Ore image segmentation with linear deformable convolution and dual-domain synergistic dynamic attention

doi:10.11772/j.issn.1001-9081.2025050645

Journal of Computer Applications ›› 2026, Vol. 46 ›› Issue (5): 1692-1702.DOI: 10.11772/j.issn.1001-9081.2025050645

• Frontier and comprehensive applications • Previous Articles

Ore image segmentation with linear deformable convolution and dual-domain synergistic dynamic attention

Jing HU¹, Shikun CHEN¹(), Fang WANG¹, Rui ZHANG¹, Yong WANG²

^1.School of Computer Science and Technology，Taiyuan University of Science and Technology，Taiyuan Shanxi 030024，China
^2.Civil Explosives Engineering Branch of Shanxi Coking Coal Group Company Limited，Taiyuan Shanxi 030300，China

Received:2025-06-12 Revised:2025-08-10 Accepted:2025-09-09 Online:2025-09-25 Published:2026-05-10
Contact: Shikun CHEN
About author:HU Jing， born in 1977， Ph. D.， professor. Her research interests include image processing， deep learning.
WANG Fang， born in 1989， M. S.， lecturer. Her research interests include medical image segmentation.
ZHANG Rui， born in 1987， Ph. D.， associate professor. His research interests include intelligent information processing.
WANG Yong， born in 1984， engineer. His research interests include artificial intelligence， big data mining.
Supported by:
Shanxi Provincial Natural Science Foundation(202203021211189);Enterprise Commissioned Horizontal Project(2021035)

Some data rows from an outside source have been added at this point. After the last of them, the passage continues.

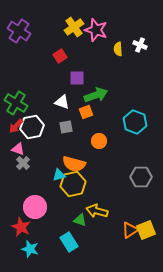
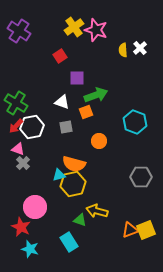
white cross: moved 3 px down; rotated 24 degrees clockwise
yellow semicircle: moved 5 px right, 1 px down
orange triangle: rotated 12 degrees clockwise
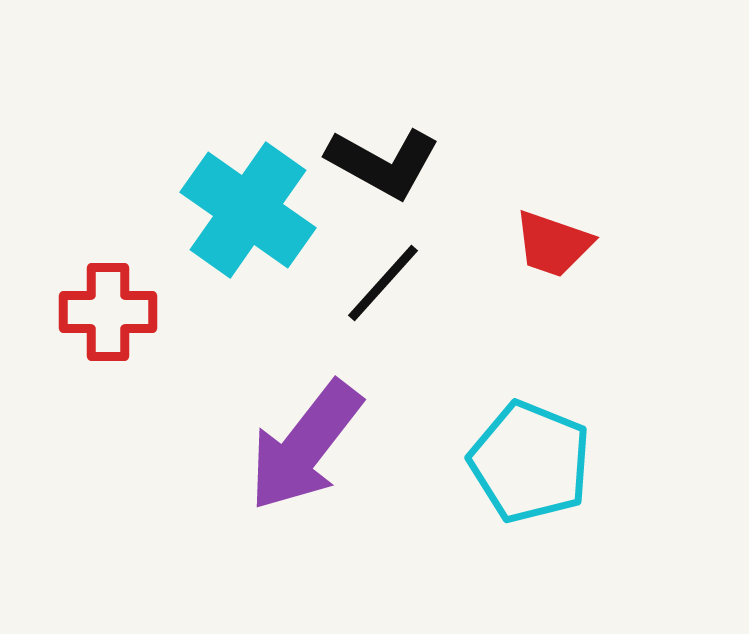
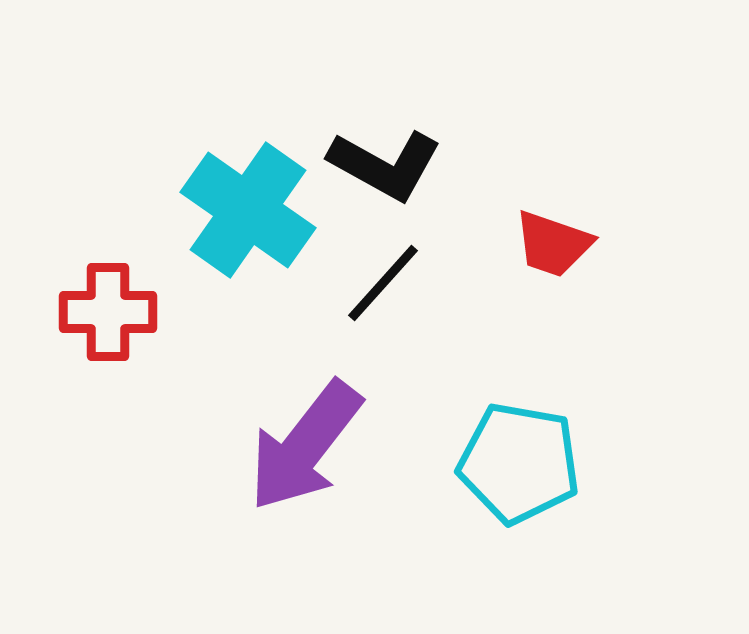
black L-shape: moved 2 px right, 2 px down
cyan pentagon: moved 11 px left, 1 px down; rotated 12 degrees counterclockwise
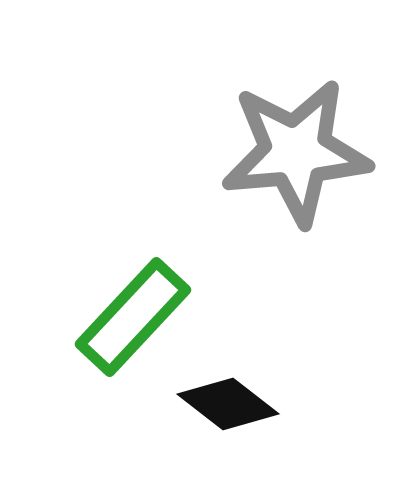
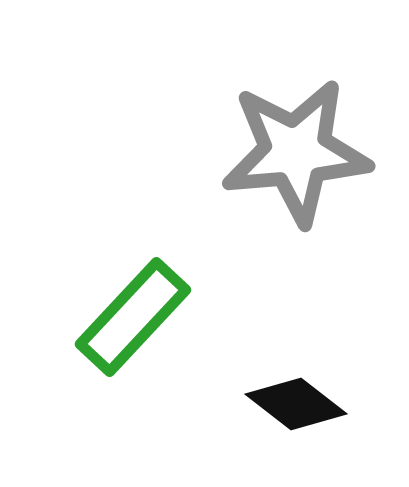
black diamond: moved 68 px right
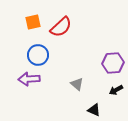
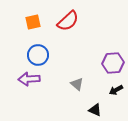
red semicircle: moved 7 px right, 6 px up
black triangle: moved 1 px right
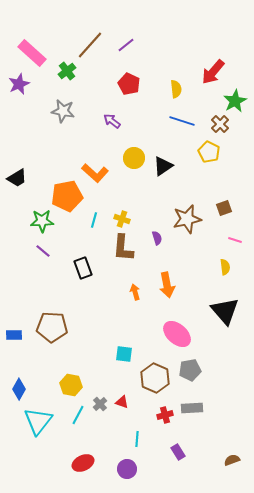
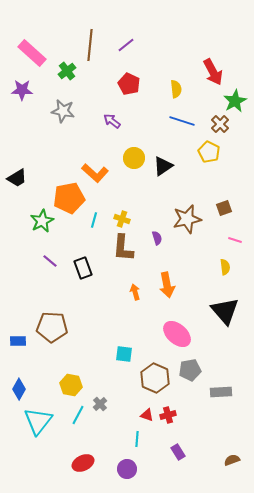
brown line at (90, 45): rotated 36 degrees counterclockwise
red arrow at (213, 72): rotated 68 degrees counterclockwise
purple star at (19, 84): moved 3 px right, 6 px down; rotated 25 degrees clockwise
orange pentagon at (67, 196): moved 2 px right, 2 px down
green star at (42, 221): rotated 25 degrees counterclockwise
purple line at (43, 251): moved 7 px right, 10 px down
blue rectangle at (14, 335): moved 4 px right, 6 px down
red triangle at (122, 402): moved 25 px right, 13 px down
gray rectangle at (192, 408): moved 29 px right, 16 px up
red cross at (165, 415): moved 3 px right
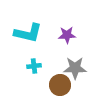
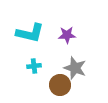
cyan L-shape: moved 2 px right
gray star: rotated 20 degrees clockwise
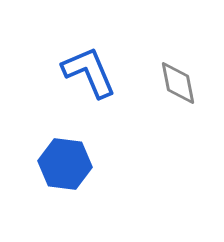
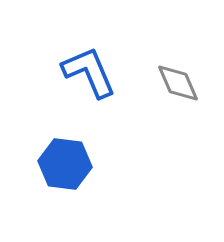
gray diamond: rotated 12 degrees counterclockwise
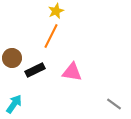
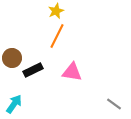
orange line: moved 6 px right
black rectangle: moved 2 px left
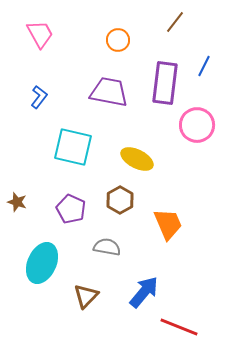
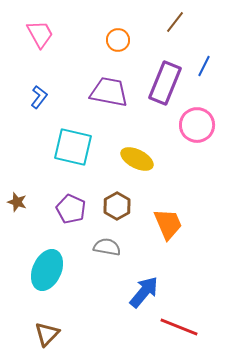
purple rectangle: rotated 15 degrees clockwise
brown hexagon: moved 3 px left, 6 px down
cyan ellipse: moved 5 px right, 7 px down
brown triangle: moved 39 px left, 38 px down
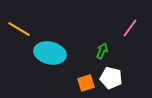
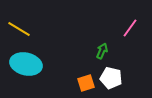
cyan ellipse: moved 24 px left, 11 px down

基于线性可变形卷积与双域协同动态注意力的矿石图像分割

胡静¹, 陈世堃¹(), 王芳¹, 张睿¹, 王勇²

^1.太原科技大学计算机科学与技术学院，太原 030024
^2.山西焦煤民爆集团矿山民爆工程分公司，太原 030300

通讯作者: 陈世堃
作者简介:胡静（1977—），女，山西太原人，教授，博士，CCF高级会员，主要研究方向：图像处理、深度学习
王芳（1989—），女，山西太原人，讲师，硕士，主要研究方向：医学图像分割
张睿（1987—），男，山西太原人，副教授，博士，CCF高级会员，主要研究方向：智能信息处理
王勇（1984—），男，湖北武汉人，工程师，主要研究方向：人工智能、大数据挖掘。
基金资助:
山西省自然科学基金资助项目(202203021211189);山西省自然科学基金资助项目(202403021221142);企业委托横向项目(2021035)

Abstract

Abstract:

In order to solve the problems of blurred boundaries and insufficient accuracy in ore image segmentation caused by complex texture， irregular shape and uneven illumination， a segmentation network with Linear Deformable Convolution （LDConv） and dual-domain synergistic dynamic attention was proposed， namely LDDA-Net （Linear Deformable Dual-domain Attention Network）. LDDA-Net adopted an encoder-decoder architecture. In the serial dual-feature encoder， an adaptive sampling point distribution was constructed through LDConv to flexibly fit the irregular shapes of the ore， and effectively control the computational overhead with its linear characteristics. Secondly， a Dynamic Attention Modulation （DAM） module was designed for spatial domain features， which realized dynamic focusing and reinforcement of the key information in the feature map and the ore edge through pooling sampling， learnable attention matrix and boundary-sensitive weight allocation mechanism. Finally， a new Dynamic Progressive Attention Guided Loss function （DPAG Loss） was proposed， which guided the model to focus on hard-to-divide areas such as fuzzy boundaries and small-sized ore particles during the training process by dynamically generating attention maps in multiple stages， and a space-loss dual-domain synergy was formed by DPAG Loss and DAM module， creating a feedback closed-loop mechanism of feature perception and learning strategies. Experimental results on the self-built open-pit ore dataset （OpenPitOre dataset） and the public ore dataset （Ore dataset） showed that LDDA-Net achieved a HD95 boundary error of only 16.84 mm， which is 11.37% lower than that of the suboptimal model VM-Unet； it attained the Dice coefficient as high as 91.54%， the mIoU and PA of 85.13% and 94.10%， respectively， significantly outperforming comparative segmentation models. LDDA-Net achieves high-precision and refined segmentation in complex scenarios， providing reliable technical support for intelligent detection and fragmentation analysis of ore in open-pit blasting.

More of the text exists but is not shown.